Question

Prepare 1.0L of 0.1M phosphate buffer, pH 7.21. Assume the availability of H₃PO₄ (FW=98), KH₂PO₄ (FW=136), K₂HPO₄ (FW=174), K₃PO₄ (FW=212), and 1.0M KOH. pK_a1=2.12; pK_a2=7.21; pK_a3=12.66.

Answer 1

Since, we need pH value = 7.21, which is exactly equal to the pK2 = 7.21. We can use KH₂PO₄ and K₂HPO₄ to prepare the buffer solution.

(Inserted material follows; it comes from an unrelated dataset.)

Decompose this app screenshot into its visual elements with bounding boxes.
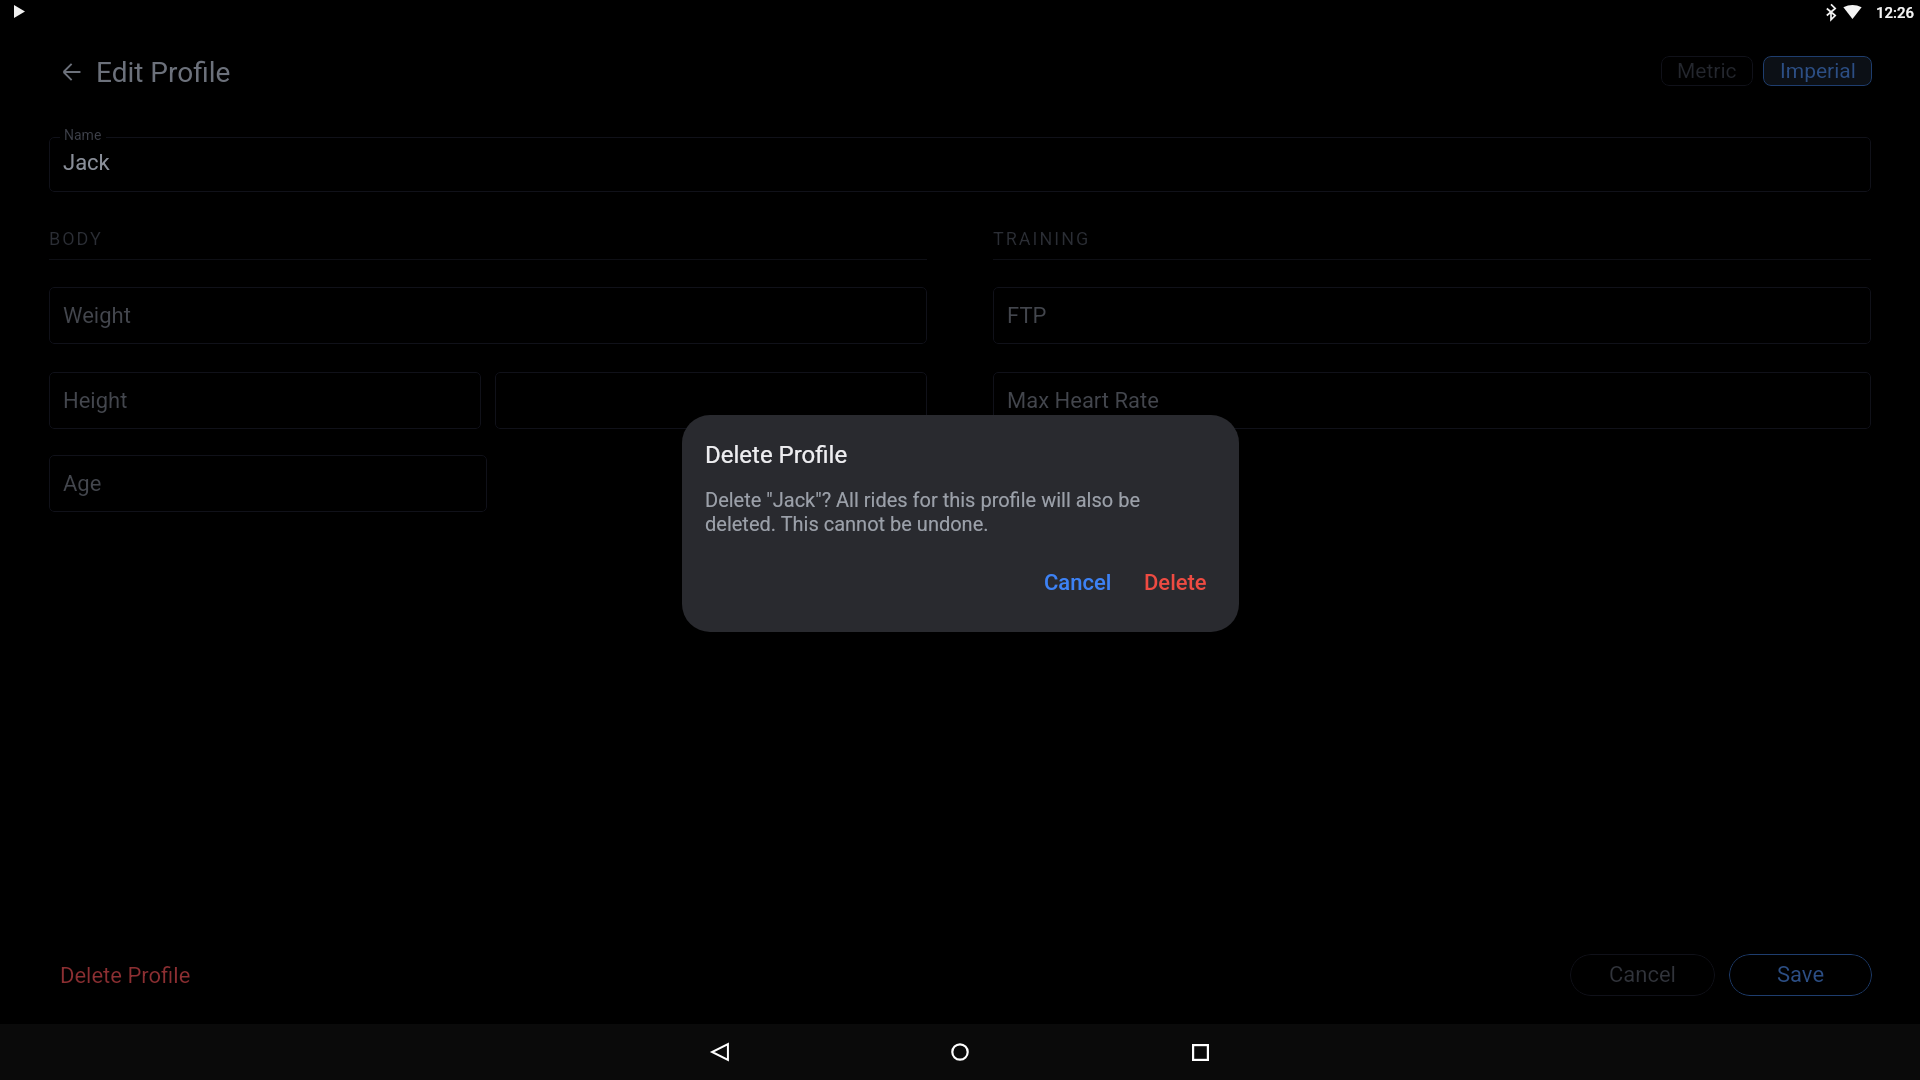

the Henderson–Hasselbalch equation

pH = pKa + log [Acid]/[Base]

Since, pH = pKa,

log [Acid]/[Base] = 0

Therefore [Acid] = [Base]

Here, we have [Acid] = KH₂PO₄ and [Base] = K₂HPO₄

Finally we need to prepare a solution of 0.1 M phosphate buffer, that means =[ KH₂PO₄   + K₂HPO₄ ] = 0.1 M

We know [ KH₂PO₄] = [ K₂HPO₄]

Therefore, [ KH₂PO₄] = [ K₂HPO₄] = 0.05 M

Now, we have to find out how many grams of each KH₂PO₄ and K₂HPO₄ is needed to prepare 1L solution.

Grams of KH₂PO₄ required = Molarity x mol. Mass x volume in L

                                           = (0.05 mole/L)( 136 g/mol)(1L)

                                          = 6.8 g

Grams of K₂HPO₄ required = Molarity x mol. Mass x volume in L

                                           = (0.05 mole/L)( 174 g/mol)(1L)

                                          = 8.7 g

Therefore, we need to take 6.8 g of KH₂PO₄ and 8.7 g K₂HPO₄ and add water to make 1 L solution. The resulting solution will give you the pH 7.21.